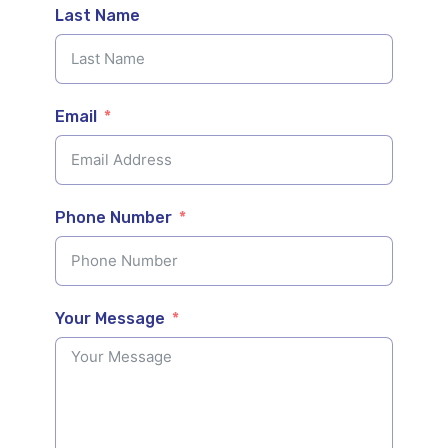
Last Name
Email
Phone Number
Your Message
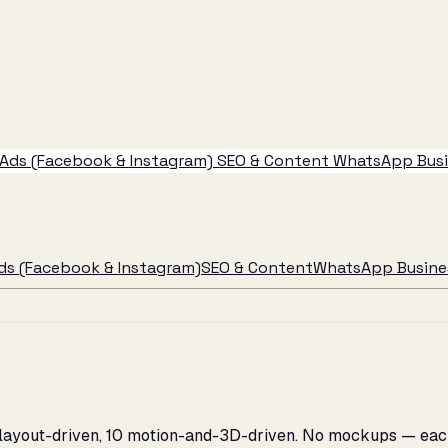
Ads (Facebook & Instagram)
SEO & Content
WhatsApp Busin
ds (Facebook & Instagram)
SEO & Content
WhatsApp Busines
 layout-driven, 10 motion-and-3D-driven. No mockups — each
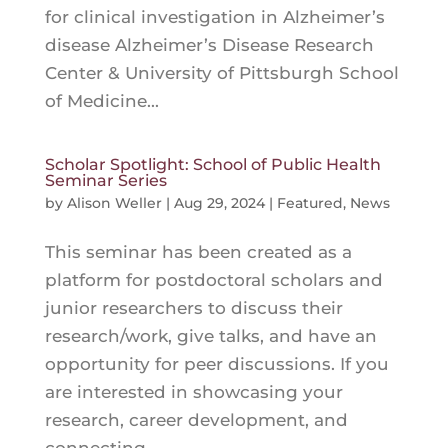
for clinical investigation in Alzheimer’s
disease Alzheimer’s Disease Research
Center & University of Pittsburgh School
of Medicine...
Scholar Spotlight: School of Public Health
Seminar Series
by
Alison Weller
|
Aug 29, 2024
|
Featured
,
News
This seminar has been created as a
platform for postdoctoral scholars and
junior researchers to discuss their
research/work, give talks, and have an
opportunity for peer discussions. If you
are interested in showcasing your
research, career development, and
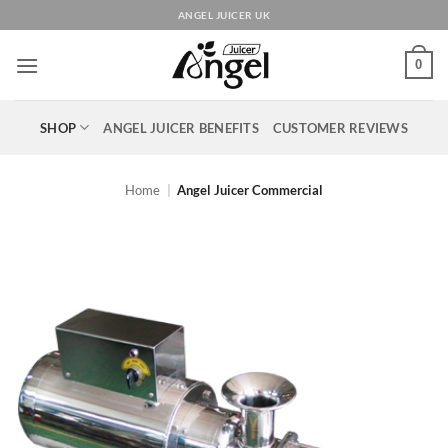
Skip
ANGEL JUICER UK
to
content
0
SHOP
ANGEL JUICER BENEFITS
CUSTOMER REVIEWS
Home
|
Angel Juicer Commercial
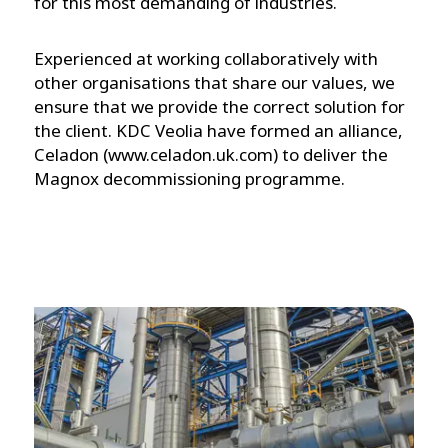
for this most demanding of industries.
Experienced at working collaboratively with
other organisations that share our values, we
ensure that we provide the correct solution for
the client. KDC Veolia have formed an alliance,
Celadon (www.celadon.uk.com) to deliver the
Magnox decommissioning programme.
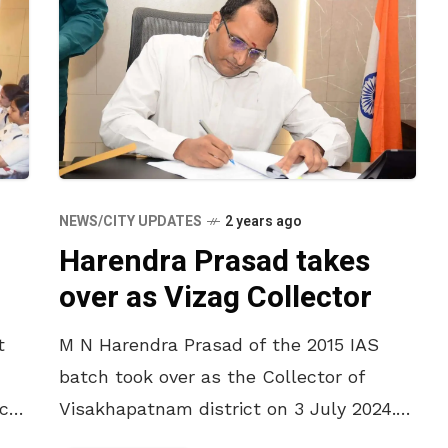
NEWS/CITY UPDATES
2 years ago
Harendra Prasad takes
over as Vizag Collector
t
M N Harendra Prasad of the 2015 IAS
batch took over as the Collector of
ects
Visakhapatnam district on 3 July 2024.
The State government in a reshuffle of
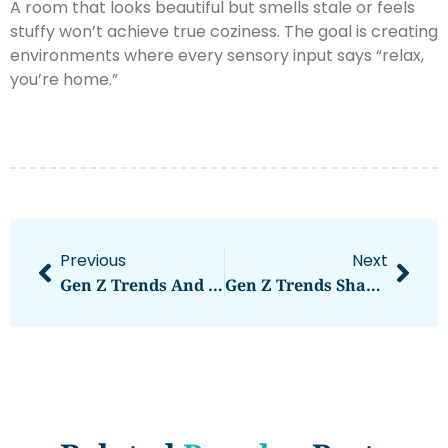
A room that looks beautiful but smells stale or feels
stuffy won’t achieve true coziness. The goal is creating
environments where every sensory input says “relax,
you’re home.”
Previous
Next
Gen Z Trends And Strategies: How To Effectively Reach The Next Generation
Gen Z Trends Shaping Culture And Consumer Behavior In 2025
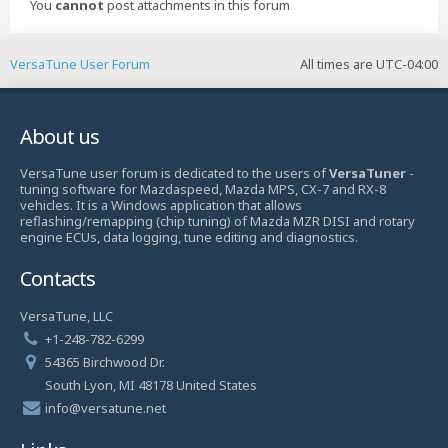
You
cannot
post attachments in this forum
VersaTune User Forum
All times are
UTC-04:00
About us
VersaTune user forum is dedicated to the users of
VersaTuner
-
tuning software for Mazdaspeed, Mazda MPS, CX-7 and RX-8
vehicles. It is a Windows application that allows
reflashing/remapping (chip tuning) of Mazda MZR DISI and rotary
engine ECUs, data logging, tune editing and diagnostics.
Contacts
VersaTune, LLC
+1-248-782-6299
54365 Birchwood Dr.
South Lyon, MI 48178 United States
info@versatune.net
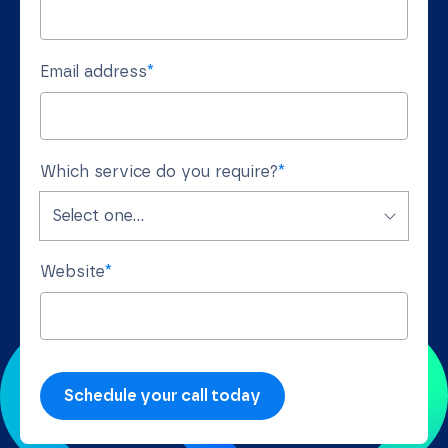
Email address
*
Which service do you require?
*
Website
*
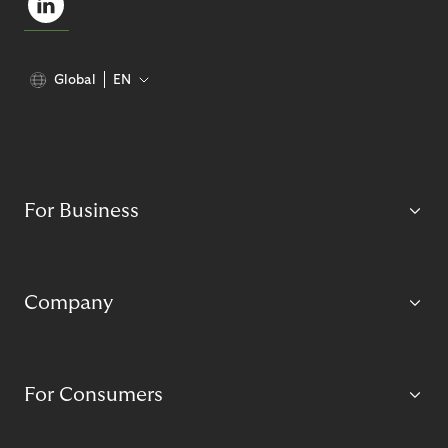
Global
EN
For Business
Company
For Consumers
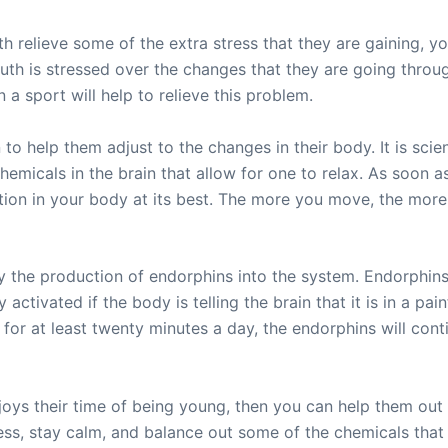
th relieve some of the extra stress that they are gaining, y
youth is stressed over the changes that they are going throu
n a sport will help to relieve this problem.
 to help them adjust to the changes in their body. It is scien
hemicals in the brain that allow for one to relax. As soon 
ation in your body at its best. The more you move, the more
 the production of endorphins into the system. Endorphins 
activated if the body is telling the brain that it is in a pai
ng for at least twenty minutes a day, the endorphins will cont
oys their time of being young, then you can help them out b
stress, stay calm, and balance out some of the chemicals tha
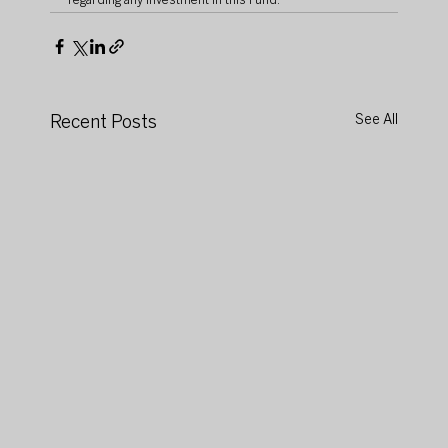
regarding any investment in this Fund.
Recent Posts
See All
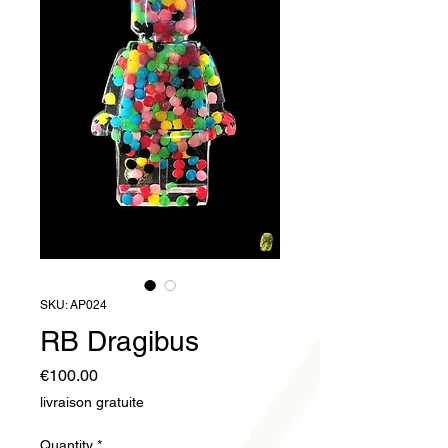
SKU: AP024
RB Dragibus
Price
€100.00
livraison gratuite
Quantity
*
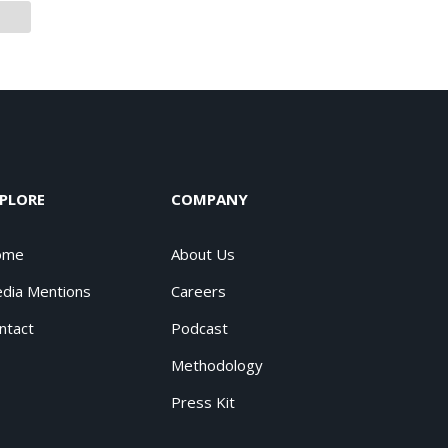
PLORE
COMPANY
ome
About Us
dia Mentions
Careers
ntact
Podcast
Methodology
Press Kit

How to complete this task:
Repeat all the records exactly, images excluded.

Exercise solution:
Last Name
Email
Phone Number
Your Message
Ads (Facebook & Instagram)
SEO & Content
WhatsApp Busin
ds (Facebook & Instagram)
SEO & Content
WhatsApp Busines
 layout-driven, 10 motion-and-3D-driven. No mockups — each
for clinical investigation in Alzheimer’s
disease Alzheimer’s Disease Research
Center & University of Pittsburgh School
of Medicine...
Scholar Spotlight: School of Public Health
Seminar Series
by
Alison Weller
|
Aug 29, 2024
|
Featured
,
News
This seminar has been created as a
platform for postdoctoral scholars and
junior researchers to discuss their
research/work, give talks, and have an
opportunity for peer discussions. If you
are interested in showcasing your
research, career development, and
Skip
ANGEL JUICER UK
to
content
0
SHOP
ANGEL JUICER BENEFITS
CUSTOMER REVIEWS
Home
|
Angel Juicer Commercial
for this most demanding of industries.
Experienced at working collaboratively with
other organisations that share our values, we
ensure that we provide the correct solution for
the client. KDC Veolia have formed an alliance,
Celadon (www.celadon.uk.com) to deliver the
Magnox decommissioning programme.
NEWS/CITY UPDATES
2 years ago
Harendra Prasad takes
over as Vizag Collector
t
M N Harendra Prasad of the 2015 IAS
batch took over as the Collector of
ects
Visakhapatnam district on 3 July 2024.
The State government in a reshuffle of
A room that looks beautiful but smells stale or feels
stuffy won’t achieve true coziness. The goal is creating
environments where every sensory input says “relax,
you’re home.”
Previous
Next
Gen Z Trends And Strategies: How To Effectively Reach The Next Generation
Gen Z Trends Shaping Culture And Consumer Behavior In 2025
You
cannot
post attachments in this forum
VersaTune User Forum
All times are
UTC-04:00
About us
VersaTune user forum is dedicated to the users of
VersaTuner
-
tuning software for Mazdaspeed, Mazda MPS, CX-7 and RX-8
vehicles. It is a Windows application that allows
reflashing/remapping (chip tuning) of Mazda MZR DISI and rotary
engine ECUs, data logging, tune editing and diagnostics.
Contacts
VersaTune, LLC
+1-248-782-6299
54365 Birchwood Dr.
South Lyon, MI 48178 United States
info@versatune.net
Email address
*
Which service do you require?
*
Website
*
Global
EN
For Business
Company
For Consumers
th relieve some of the extra stress that they are gaining, y
youth is stressed over the changes that they are going throu
n a sport will help to relieve this problem.
 to help them adjust to the changes in their body. It is scien
hemicals in the brain that allow for one to relax. As soon 
ation in your body at its best. The more you move, the more
 the production of endorphins into the system. Endorphins 
activated if the body is telling the brain that it is in a pai
ng for at least twenty minutes a day, the endorphins will cont
oys their time of being young, then you can help them out b
stress, stay calm, and balance out some of the chemicals tha
regarding any investment in this Fund.
Recent Posts
See All
SKU: AP024
RB Dragibus
Price
€100.00
livraison gratuite
Quantity
*
PLORE
COMPANY
ome
About Us
dia Mentions
Careers
ntact
Podcast
Methodology
Press Kit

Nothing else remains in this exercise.